* **Dataset entries**:
····················

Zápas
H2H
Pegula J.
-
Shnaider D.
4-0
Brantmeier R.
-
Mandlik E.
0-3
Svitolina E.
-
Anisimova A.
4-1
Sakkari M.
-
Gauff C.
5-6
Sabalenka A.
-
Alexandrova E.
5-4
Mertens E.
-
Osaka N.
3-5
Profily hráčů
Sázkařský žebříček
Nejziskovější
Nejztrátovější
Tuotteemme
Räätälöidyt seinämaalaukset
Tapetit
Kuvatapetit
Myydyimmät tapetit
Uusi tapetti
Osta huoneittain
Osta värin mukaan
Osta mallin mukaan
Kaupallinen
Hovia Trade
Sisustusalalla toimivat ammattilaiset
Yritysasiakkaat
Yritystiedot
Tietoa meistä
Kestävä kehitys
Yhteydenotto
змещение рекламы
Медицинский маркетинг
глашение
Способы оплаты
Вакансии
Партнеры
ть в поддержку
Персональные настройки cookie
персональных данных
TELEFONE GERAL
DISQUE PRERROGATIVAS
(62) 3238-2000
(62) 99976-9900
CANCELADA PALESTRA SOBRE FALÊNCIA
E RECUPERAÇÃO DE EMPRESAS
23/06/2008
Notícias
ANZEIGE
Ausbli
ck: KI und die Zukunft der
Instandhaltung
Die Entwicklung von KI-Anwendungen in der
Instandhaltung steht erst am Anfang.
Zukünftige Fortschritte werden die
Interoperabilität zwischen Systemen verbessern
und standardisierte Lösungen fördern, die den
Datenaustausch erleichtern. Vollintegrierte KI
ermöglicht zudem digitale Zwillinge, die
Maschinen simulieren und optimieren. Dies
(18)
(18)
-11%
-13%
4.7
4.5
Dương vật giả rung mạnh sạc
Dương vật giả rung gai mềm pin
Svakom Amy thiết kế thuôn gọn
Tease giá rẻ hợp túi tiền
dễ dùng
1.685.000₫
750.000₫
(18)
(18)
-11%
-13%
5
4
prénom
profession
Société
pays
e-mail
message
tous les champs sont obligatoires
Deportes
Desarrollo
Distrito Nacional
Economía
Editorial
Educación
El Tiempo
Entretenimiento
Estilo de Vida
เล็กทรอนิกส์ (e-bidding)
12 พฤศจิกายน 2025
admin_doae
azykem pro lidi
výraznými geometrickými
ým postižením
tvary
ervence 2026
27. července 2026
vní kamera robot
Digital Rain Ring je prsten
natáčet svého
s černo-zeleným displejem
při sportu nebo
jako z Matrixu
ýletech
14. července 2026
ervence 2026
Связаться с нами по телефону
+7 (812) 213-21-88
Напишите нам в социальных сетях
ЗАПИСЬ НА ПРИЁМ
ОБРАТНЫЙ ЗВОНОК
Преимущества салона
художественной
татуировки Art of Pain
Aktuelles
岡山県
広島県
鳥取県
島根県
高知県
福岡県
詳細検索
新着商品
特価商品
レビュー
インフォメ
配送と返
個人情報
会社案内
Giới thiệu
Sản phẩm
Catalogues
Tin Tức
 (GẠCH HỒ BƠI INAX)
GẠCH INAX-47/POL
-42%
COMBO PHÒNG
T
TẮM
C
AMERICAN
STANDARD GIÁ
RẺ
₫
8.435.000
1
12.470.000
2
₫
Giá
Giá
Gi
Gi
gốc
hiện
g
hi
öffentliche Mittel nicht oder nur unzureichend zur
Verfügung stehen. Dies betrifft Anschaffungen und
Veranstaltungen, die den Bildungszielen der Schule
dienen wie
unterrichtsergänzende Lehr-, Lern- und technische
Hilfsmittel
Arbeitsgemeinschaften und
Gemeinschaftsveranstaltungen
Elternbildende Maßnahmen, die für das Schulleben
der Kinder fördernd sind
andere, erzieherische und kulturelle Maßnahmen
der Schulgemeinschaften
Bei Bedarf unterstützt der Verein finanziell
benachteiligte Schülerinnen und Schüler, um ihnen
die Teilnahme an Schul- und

····················

* **Task**: Above are the entries. Output exactly the lines beginning with the line that has "Digital Rain Ring je prsten" and ending with the line that has "Arbeitsgemeinschaften und".

* **Answer section**:
Digital Rain Ring je prsten
natáčet svého
s černo-zeleným displejem
při sportu nebo
jako z Matrixu
ýletech
14. července 2026
ervence 2026
Связаться с нами по телефону
+7 (812) 213-21-88
Напишите нам в социальных сетях
ЗАПИСЬ НА ПРИЁМ
ОБРАТНЫЙ ЗВОНОК
Преимущества салона
художественной
татуировки Art of Pain
Aktuelles
岡山県
広島県
鳥取県
島根県
高知県
福岡県
詳細検索
新着商品
特価商品
レビュー
インフォメ
配送と返
個人情報
会社案内
Giới thiệu
Sản phẩm
Catalogues
Tin Tức
 (GẠCH HỒ BƠI INAX)
GẠCH INAX-47/POL
-42%
COMBO PHÒNG
T
TẮM
C
AMERICAN
STANDARD GIÁ
RẺ
₫
8.435.000
1
12.470.000
2
₫
Giá
Giá
Gi
Gi
gốc
hiện
g
hi
öffentliche Mittel nicht oder nur unzureichend zur
Verfügung stehen. Dies betrifft Anschaffungen und
Veranstaltungen, die den Bildungszielen der Schule
dienen wie
unterrichtsergänzende Lehr-, Lern- und technische
Hilfsmittel
Arbeitsgemeinschaften und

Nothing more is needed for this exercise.